◆ Activity: Find all lines below containing the string "chevron" and return them.
..........
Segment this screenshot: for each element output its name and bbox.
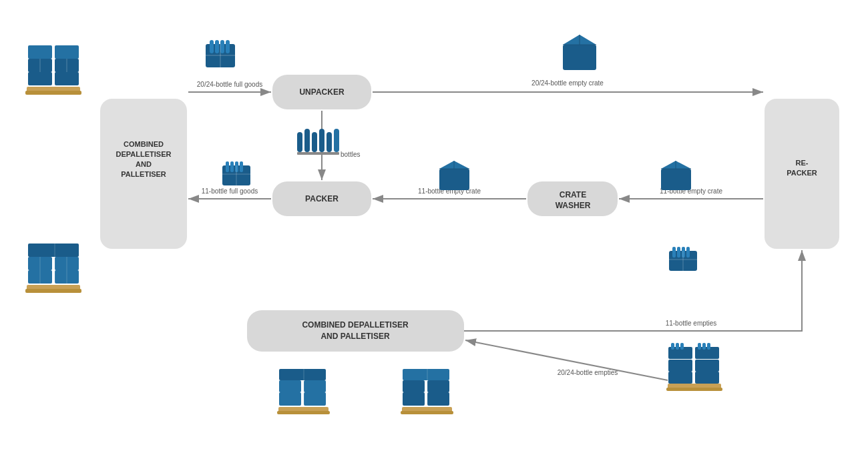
combined-depal-2-label-1: COMBINED DEPALLETISER: [302, 320, 408, 330]
combined-depal-1-label: COMBINED: [124, 140, 164, 148]
combined-depal-2-box: [247, 310, 464, 352]
svg-rect-93: [680, 343, 684, 350]
label-bottles: bottles: [341, 151, 360, 158]
crate-11-center-icon: [439, 161, 469, 190]
svg-rect-39: [240, 161, 243, 172]
label-empty-crate-top: 20/24-bottle empty crate: [531, 79, 604, 87]
pallet-empty-left-icon: [25, 244, 81, 293]
crate-11-left-icon: [222, 161, 250, 185]
svg-rect-56: [28, 244, 79, 257]
svg-rect-73: [279, 369, 326, 380]
bottles-icon: [297, 129, 339, 155]
svg-rect-32: [327, 132, 332, 152]
svg-rect-20: [220, 40, 224, 53]
arrow-11-empties-path: [464, 250, 802, 331]
svg-marker-43: [439, 161, 469, 169]
svg-rect-19: [215, 40, 219, 53]
label-11-full-goods: 11-bottle full goods: [202, 187, 258, 195]
svg-rect-87: [668, 372, 692, 384]
svg-rect-69: [279, 380, 301, 392]
svg-rect-70: [279, 392, 301, 406]
svg-rect-77: [403, 380, 425, 392]
crate-washer-label-1: CRATE: [560, 190, 586, 199]
svg-rect-64: [686, 247, 690, 258]
svg-rect-33: [334, 129, 339, 152]
svg-rect-12: [55, 72, 79, 85]
pallet-output-left-icon: [277, 369, 330, 414]
crate-box-top-right-icon: [563, 35, 596, 70]
crate-11-right-icon: [661, 161, 691, 190]
svg-rect-31: [319, 129, 324, 152]
crate-washer-label-2: WASHER: [556, 201, 591, 210]
svg-rect-96: [707, 343, 710, 350]
svg-rect-78: [403, 392, 425, 406]
label-full-goods: 20/24-bottle full goods: [197, 81, 262, 88]
svg-rect-46: [661, 169, 691, 190]
bottle-11-empties-icon: [669, 247, 697, 271]
svg-rect-30: [312, 132, 317, 152]
svg-rect-18: [210, 40, 214, 53]
svg-rect-38: [235, 161, 238, 172]
svg-rect-29: [304, 129, 310, 152]
svg-rect-13: [28, 45, 52, 59]
unpacker-label: UNPACKER: [299, 87, 344, 97]
svg-text:PALLETISER: PALLETISER: [121, 170, 166, 178]
label-20-empties: 20/24-bottle empties: [558, 369, 618, 376]
svg-rect-14: [55, 45, 79, 59]
svg-text:PACKER: PACKER: [787, 169, 817, 177]
svg-rect-81: [403, 369, 449, 380]
svg-rect-61: [672, 247, 676, 258]
svg-text:AND: AND: [136, 160, 152, 168]
label-11-empties: 11-bottle empties: [666, 320, 717, 327]
svg-rect-79: [427, 380, 449, 392]
crate-top-center-icon: [206, 40, 235, 67]
svg-rect-76: [401, 411, 453, 414]
repacker-label: RE-: [796, 159, 809, 167]
svg-rect-28: [297, 132, 302, 152]
svg-rect-21: [226, 40, 230, 53]
svg-rect-10: [28, 72, 52, 85]
svg-rect-8: [25, 91, 81, 95]
svg-rect-51: [25, 289, 81, 293]
svg-rect-94: [698, 343, 701, 350]
svg-rect-71: [304, 380, 326, 392]
svg-rect-68: [277, 411, 330, 414]
pallet-full-top-left-icon: [25, 45, 81, 95]
svg-rect-72: [304, 392, 326, 406]
combined-depal-2-label-2: AND PALLETISER: [320, 332, 389, 341]
svg-rect-36: [226, 161, 229, 172]
svg-rect-91: [671, 343, 674, 350]
svg-rect-89: [695, 360, 719, 372]
process-diagram: COMBINED DEPALLETISER AND PALLETISER RE-…: [0, 0, 868, 467]
svg-rect-42: [439, 169, 469, 190]
svg-rect-34: [297, 152, 339, 155]
svg-rect-90: [695, 372, 719, 384]
svg-rect-84: [666, 388, 722, 391]
svg-rect-63: [682, 247, 685, 258]
packer-label: PACKER: [305, 194, 339, 203]
svg-rect-24: [563, 45, 596, 70]
pallet-20-empties-icon: [666, 343, 722, 391]
svg-rect-95: [702, 343, 706, 350]
svg-rect-37: [230, 161, 234, 172]
svg-rect-80: [427, 392, 449, 406]
svg-rect-86: [668, 360, 692, 372]
pallet-output-right-icon: [401, 369, 453, 414]
svg-rect-92: [676, 343, 679, 350]
svg-rect-62: [677, 247, 680, 258]
svg-text:DEPALLETISER: DEPALLETISER: [116, 150, 172, 158]
svg-marker-47: [661, 161, 691, 169]
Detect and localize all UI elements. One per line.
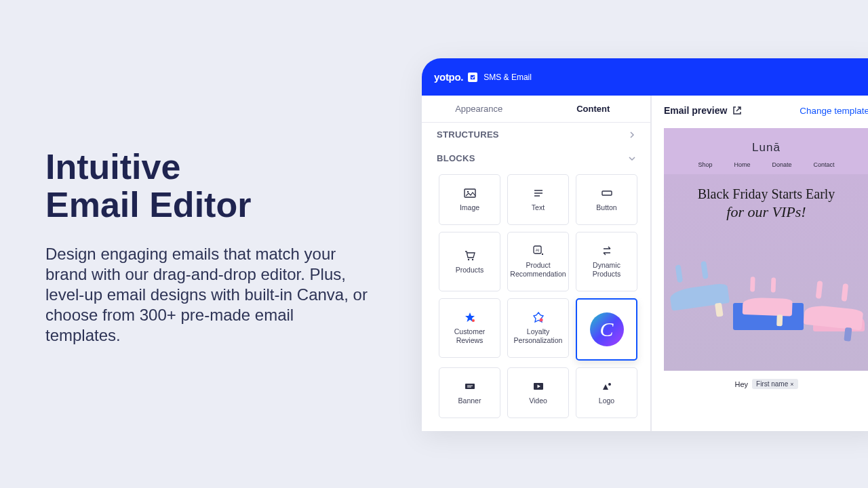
email-preview: Lunā Shop Home Donate Contact Black Frid… [664, 128, 868, 397]
block-label: Products [454, 266, 485, 274]
block-banner[interactable]: Banner [439, 367, 500, 418]
product-name: SMS & Email [484, 73, 532, 82]
svg-point-17 [608, 383, 611, 386]
app-window: yotpo. SMS & Email Appearance Content ST… [422, 58, 868, 431]
block-dynamic-products[interactable]: Dynamic Products [576, 232, 637, 291]
nav-item[interactable]: Contact [814, 161, 835, 168]
block-image[interactable]: Image [439, 174, 500, 225]
chevron-down-icon [629, 155, 635, 162]
svg-rect-6 [602, 191, 612, 195]
video-icon [532, 380, 545, 392]
block-products[interactable]: Products [439, 232, 500, 291]
text-icon [532, 187, 545, 199]
close-icon[interactable]: × [790, 381, 793, 388]
block-loyalty-personalization[interactable]: Loyalty Personalization [507, 298, 569, 358]
preview-hero: Black Friday Starts Early for our VIPs! [664, 174, 868, 371]
hero-image [664, 242, 868, 371]
tab-appearance[interactable]: Appearance [422, 96, 536, 122]
block-customer-reviews[interactable]: Customer Reviews [439, 298, 500, 358]
block-label: Text [530, 203, 546, 212]
block-video[interactable]: Video [507, 367, 569, 418]
topbar: yotpo. SMS & Email [422, 58, 868, 96]
image-icon [464, 187, 476, 199]
greeting-row: Hey First name × [664, 371, 868, 397]
canva-icon: C [590, 312, 624, 346]
hero-headline: Black Friday Starts Early [664, 174, 868, 202]
marketing-body: Design engaging emails that match your b… [45, 244, 371, 346]
section-structures-label: STRUCTURES [437, 129, 499, 140]
svg-rect-13 [465, 384, 475, 389]
svg-point-7 [467, 259, 469, 260]
svg-point-8 [471, 259, 473, 260]
section-blocks[interactable]: BLOCKS [422, 146, 650, 170]
preview-panel: Email preview Change template Lunā Shop … [651, 96, 868, 431]
loyalty-icon [532, 311, 545, 323]
ai-icon: AI [532, 245, 545, 257]
swap-icon [601, 245, 613, 257]
cart-icon [464, 249, 476, 262]
brand-badge-icon [468, 73, 477, 82]
chevron-right-icon [629, 131, 635, 138]
editor-sidebar: Appearance Content STRUCTURES BLOCKS Ima… [422, 96, 651, 431]
merge-tag-label: First name [756, 380, 788, 388]
merge-tag[interactable]: First name × [752, 379, 798, 389]
section-structures[interactable]: STRUCTURES [422, 123, 650, 146]
preview-nav: Shop Home Donate Contact [698, 161, 834, 168]
block-label: Dynamic Products [576, 261, 637, 278]
hero-subhead: for our VIPs! [664, 203, 868, 221]
block-canva[interactable]: C [576, 298, 637, 361]
block-label: Customer Reviews [439, 327, 500, 344]
external-link-icon[interactable] [732, 106, 742, 115]
svg-text:AI: AI [535, 248, 539, 252]
block-text[interactable]: Text [507, 174, 569, 225]
star-icon [464, 311, 476, 323]
block-label: Button [595, 203, 618, 212]
nav-item[interactable]: Donate [772, 161, 791, 168]
greeting-text: Hey [734, 380, 748, 388]
marketing-heading: Intuitive Email Editor [45, 148, 371, 224]
preview-title: Email preview [664, 105, 742, 116]
block-logo[interactable]: Logo [576, 367, 637, 418]
block-label: Banner [457, 396, 483, 405]
svg-point-11 [472, 319, 475, 322]
block-label: Image [458, 203, 481, 212]
brand-logo: yotpo. [434, 71, 463, 83]
nav-item[interactable]: Home [734, 161, 750, 168]
block-label: Loyalty Personalization [508, 327, 568, 344]
preview-brand-logo: Lunā [752, 141, 781, 155]
nav-item[interactable]: Shop [698, 161, 712, 168]
button-icon [601, 187, 613, 199]
tab-content[interactable]: Content [536, 96, 651, 122]
block-product-recommendation[interactable]: AI Product Recommendation [507, 232, 569, 291]
banner-icon [464, 380, 476, 392]
block-button[interactable]: Button [576, 174, 637, 225]
change-template-link[interactable]: Change template [800, 106, 868, 116]
logo-icon [601, 380, 613, 392]
block-label: Logo [597, 396, 616, 405]
svg-point-12 [539, 319, 542, 322]
block-label: Product Recommendation [508, 261, 568, 278]
svg-point-2 [467, 191, 468, 192]
section-blocks-label: BLOCKS [437, 153, 475, 163]
block-label: Video [528, 396, 549, 405]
..........
◆ Answer space:
chevron-down-icon [629, 155, 635, 162]
chevron-right-icon [629, 131, 635, 138]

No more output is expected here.